■ **What to produce**: Copy exactly the lines of the data below that run from the line holding "architecture." through the line holding "also served as", both ends included.

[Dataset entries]
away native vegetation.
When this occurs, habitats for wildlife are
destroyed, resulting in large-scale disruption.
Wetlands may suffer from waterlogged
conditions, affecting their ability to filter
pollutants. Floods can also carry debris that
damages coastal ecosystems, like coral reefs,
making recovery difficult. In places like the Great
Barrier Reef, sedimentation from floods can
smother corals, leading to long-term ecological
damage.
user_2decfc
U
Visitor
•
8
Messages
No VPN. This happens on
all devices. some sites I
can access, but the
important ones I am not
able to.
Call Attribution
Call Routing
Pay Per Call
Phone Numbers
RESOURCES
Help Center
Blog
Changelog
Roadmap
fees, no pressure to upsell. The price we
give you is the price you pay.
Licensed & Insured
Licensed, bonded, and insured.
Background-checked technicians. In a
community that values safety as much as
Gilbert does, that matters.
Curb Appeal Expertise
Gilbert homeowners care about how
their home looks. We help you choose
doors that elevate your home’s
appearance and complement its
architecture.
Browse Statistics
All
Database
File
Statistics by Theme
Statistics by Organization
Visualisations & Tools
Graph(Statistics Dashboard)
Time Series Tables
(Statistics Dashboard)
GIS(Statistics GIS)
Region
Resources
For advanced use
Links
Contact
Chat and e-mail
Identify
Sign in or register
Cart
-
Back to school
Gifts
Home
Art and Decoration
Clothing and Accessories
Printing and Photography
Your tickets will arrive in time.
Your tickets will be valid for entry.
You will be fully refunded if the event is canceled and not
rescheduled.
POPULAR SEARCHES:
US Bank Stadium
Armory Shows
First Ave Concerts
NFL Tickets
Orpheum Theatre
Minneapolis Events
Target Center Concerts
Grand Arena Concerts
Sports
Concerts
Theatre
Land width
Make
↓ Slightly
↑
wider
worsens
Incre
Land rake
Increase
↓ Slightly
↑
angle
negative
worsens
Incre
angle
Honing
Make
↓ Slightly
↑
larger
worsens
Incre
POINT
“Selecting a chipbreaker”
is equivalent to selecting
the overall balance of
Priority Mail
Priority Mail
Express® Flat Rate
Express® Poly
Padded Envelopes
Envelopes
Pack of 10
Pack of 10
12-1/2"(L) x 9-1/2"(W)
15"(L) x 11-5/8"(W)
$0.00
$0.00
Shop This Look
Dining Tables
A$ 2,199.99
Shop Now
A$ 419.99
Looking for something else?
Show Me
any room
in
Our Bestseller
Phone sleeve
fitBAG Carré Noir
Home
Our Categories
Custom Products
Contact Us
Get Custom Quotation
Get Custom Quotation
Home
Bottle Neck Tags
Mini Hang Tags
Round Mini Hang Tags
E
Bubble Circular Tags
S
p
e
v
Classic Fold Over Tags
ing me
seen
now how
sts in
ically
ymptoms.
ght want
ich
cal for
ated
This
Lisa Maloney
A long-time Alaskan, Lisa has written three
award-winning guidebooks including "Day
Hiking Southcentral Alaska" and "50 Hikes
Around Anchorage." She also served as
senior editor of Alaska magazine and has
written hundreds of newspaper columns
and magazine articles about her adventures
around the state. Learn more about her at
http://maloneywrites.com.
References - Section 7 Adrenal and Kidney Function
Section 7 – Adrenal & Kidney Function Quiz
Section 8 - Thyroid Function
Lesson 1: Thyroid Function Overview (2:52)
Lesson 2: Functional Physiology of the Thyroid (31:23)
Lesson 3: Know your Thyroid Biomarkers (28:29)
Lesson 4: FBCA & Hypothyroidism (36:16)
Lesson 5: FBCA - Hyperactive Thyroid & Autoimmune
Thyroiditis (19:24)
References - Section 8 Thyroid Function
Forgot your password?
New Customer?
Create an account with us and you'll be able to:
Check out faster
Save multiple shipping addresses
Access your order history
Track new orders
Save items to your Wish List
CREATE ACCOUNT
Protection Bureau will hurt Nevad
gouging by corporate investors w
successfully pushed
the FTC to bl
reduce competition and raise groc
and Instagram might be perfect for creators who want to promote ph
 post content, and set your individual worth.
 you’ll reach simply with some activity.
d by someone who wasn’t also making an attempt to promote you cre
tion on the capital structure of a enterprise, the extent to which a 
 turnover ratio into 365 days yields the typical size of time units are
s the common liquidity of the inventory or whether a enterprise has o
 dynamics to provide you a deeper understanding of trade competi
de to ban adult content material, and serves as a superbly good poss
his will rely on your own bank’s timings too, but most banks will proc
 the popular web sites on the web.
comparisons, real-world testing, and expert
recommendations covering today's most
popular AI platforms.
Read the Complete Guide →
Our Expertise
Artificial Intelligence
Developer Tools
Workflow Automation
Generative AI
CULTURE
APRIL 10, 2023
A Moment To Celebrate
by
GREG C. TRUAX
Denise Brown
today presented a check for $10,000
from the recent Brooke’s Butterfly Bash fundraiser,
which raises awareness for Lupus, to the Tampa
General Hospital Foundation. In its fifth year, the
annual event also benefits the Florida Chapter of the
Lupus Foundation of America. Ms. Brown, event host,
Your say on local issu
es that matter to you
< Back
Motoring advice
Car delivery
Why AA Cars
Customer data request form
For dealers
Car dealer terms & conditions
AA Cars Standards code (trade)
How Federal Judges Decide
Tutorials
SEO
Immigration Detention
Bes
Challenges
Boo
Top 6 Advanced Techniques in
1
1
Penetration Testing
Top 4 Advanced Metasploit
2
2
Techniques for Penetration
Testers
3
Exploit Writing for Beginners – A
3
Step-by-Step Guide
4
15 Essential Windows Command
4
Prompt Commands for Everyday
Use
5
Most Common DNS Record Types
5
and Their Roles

■ **Task solution**:
architecture.
Browse Statistics
All
Database
File
Statistics by Theme
Statistics by Organization
Visualisations & Tools
Graph(Statistics Dashboard)
Time Series Tables
(Statistics Dashboard)
GIS(Statistics GIS)
Region
Resources
For advanced use
Links
Contact
Chat and e-mail
Identify
Sign in or register
Cart
-
Back to school
Gifts
Home
Art and Decoration
Clothing and Accessories
Printing and Photography
Your tickets will arrive in time.
Your tickets will be valid for entry.
You will be fully refunded if the event is canceled and not
rescheduled.
POPULAR SEARCHES:
US Bank Stadium
Armory Shows
First Ave Concerts
NFL Tickets
Orpheum Theatre
Minneapolis Events
Target Center Concerts
Grand Arena Concerts
Sports
Concerts
Theatre
Land width
Make
↓ Slightly
↑
wider
worsens
Incre
Land rake
Increase
↓ Slightly
↑
angle
negative
worsens
Incre
angle
Honing
Make
↓ Slightly
↑
larger
worsens
Incre
POINT
“Selecting a chipbreaker”
is equivalent to selecting
the overall balance of
Priority Mail
Priority Mail
Express® Flat Rate
Express® Poly
Padded Envelopes
Envelopes
Pack of 10
Pack of 10
12-1/2"(L) x 9-1/2"(W)
15"(L) x 11-5/8"(W)
$0.00
$0.00
Shop This Look
Dining Tables
A$ 2,199.99
Shop Now
A$ 419.99
Looking for something else?
Show Me
any room
in
Our Bestseller
Phone sleeve
fitBAG Carré Noir
Home
Our Categories
Custom Products
Contact Us
Get Custom Quotation
Get Custom Quotation
Home
Bottle Neck Tags
Mini Hang Tags
Round Mini Hang Tags
E
Bubble Circular Tags
S
p
e
v
Classic Fold Over Tags
ing me
seen
now how
sts in
ically
ymptoms.
ght want
ich
cal for
ated
This
Lisa Maloney
A long-time Alaskan, Lisa has written three
award-winning guidebooks including "Day
Hiking Southcentral Alaska" and "50 Hikes
Around Anchorage." She also served as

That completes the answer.